- Study material

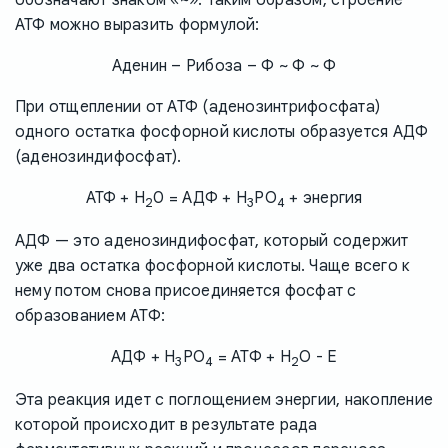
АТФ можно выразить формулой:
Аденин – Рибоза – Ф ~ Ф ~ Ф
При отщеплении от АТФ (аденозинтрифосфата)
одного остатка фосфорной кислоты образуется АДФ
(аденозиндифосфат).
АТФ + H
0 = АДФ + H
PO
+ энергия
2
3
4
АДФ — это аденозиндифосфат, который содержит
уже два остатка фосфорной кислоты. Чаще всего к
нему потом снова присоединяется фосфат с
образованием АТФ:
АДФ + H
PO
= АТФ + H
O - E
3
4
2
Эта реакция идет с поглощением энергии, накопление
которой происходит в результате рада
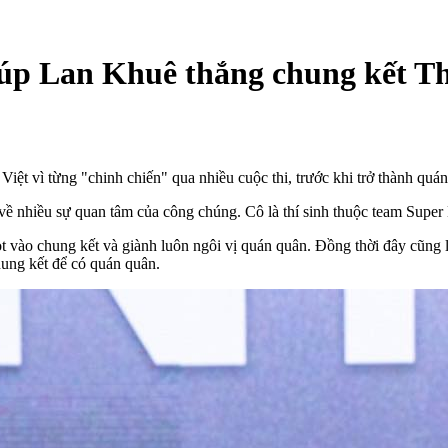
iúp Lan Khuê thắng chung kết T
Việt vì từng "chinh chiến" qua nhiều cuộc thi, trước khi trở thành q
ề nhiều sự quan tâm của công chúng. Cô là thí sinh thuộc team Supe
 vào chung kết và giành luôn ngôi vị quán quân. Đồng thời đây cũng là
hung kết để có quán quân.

- Exercise instructions
Leave the pictures out and output all of the data verbatim.

- Solved problem
АТФ можно выразить формулой:
Аденин – Рибоза – Ф ~ Ф ~ Ф
При отщеплении от АТФ (аденозинтрифосфата)
одного остатка фосфорной кислоты образуется АДФ
(аденозиндифосфат).
АТФ + H
0 = АДФ + H
PO
+ энергия
2
3
4
АДФ — это аденозиндифосфат, который содержит
уже два остатка фосфорной кислоты. Чаще всего к
нему потом снова присоединяется фосфат с
образованием АТФ:
АДФ + H
PO
= АТФ + H
O - E
3
4
2
Эта реакция идет с поглощением энергии, накопление
которой происходит в результате рада
iúp Lan Khuê thắng chung kết T
Việt vì từng "chinh chiến" qua nhiều cuộc thi, trước khi trở thành q
ề nhiều sự quan tâm của công chúng. Cô là thí sinh thuộc team Supe
 vào chung kết và giành luôn ngôi vị quán quân. Đồng thời đây cũng là
hung kết để có quán quân.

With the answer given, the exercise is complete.